### YOUR ASSIGNMENT:
Copy nothing before the line containing "Ever thought about". Reproduce that line and all that follow, exactly, through the end of the records.

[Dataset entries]
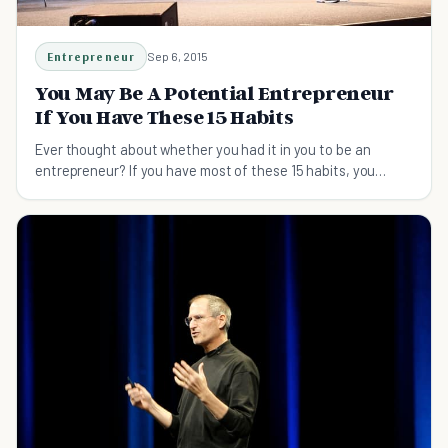
Entrepreneur
Sep 6, 2015
You May Be A Potential Entrepreneur
If You Have These 15 Habits
Ever thought about whether you had it in you to be an
entrepreneur? If you have most of these 15 habits, you
probably are.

### RESPONSE BOX:
Ever thought about whether you had it in you to be an
entrepreneur? If you have most of these 15 habits, you
probably are.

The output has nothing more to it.